Minister of Sports
- In office 2006–2011
- President: René Préval

= Fritz Bélizaire =

Haitian politician

Fritz Bélizaire (/fr/) is a Haitian politician and civil engineer who was once nominated by four of the seven parties on 2024 April to May of the Transitional Presidential Council to act as Prime Minister of Haiti. Before being nominated, he was the Minister of Youth and Sports from 2006 to 2011 under President René Préval and as an executive in the Ministry of Public Works, Transportation and Communications.

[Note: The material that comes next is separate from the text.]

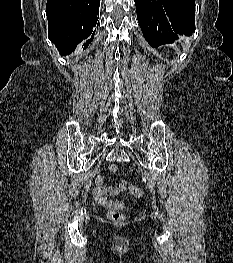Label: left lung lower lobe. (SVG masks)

Bélizaire has been described as "little known", but was praised by Edgard Leblanc Fils, who was chosen the same day by the Transitional Presidential Council to be its president. Though designated by a majority, the choice was contested within the council. As a result, the "Indissoluble Majority Bloc" (BMI), composed of Smith Augustin, Emmanuel Vertilaire, Louis Gérald Gilles and Edgard Leblanc Fils, agreed to respect the procedure laid out in the 3 April 2024 agreement, thereby giving the other sectors a chance to make nominations. The council later started re-accepting submissions for the position of Prime Minister from 13–17 May, and on 27 May six of the seven members chose former prime minister Garry Conille as his successor, discarding the earlier vote that selected Bélizaire.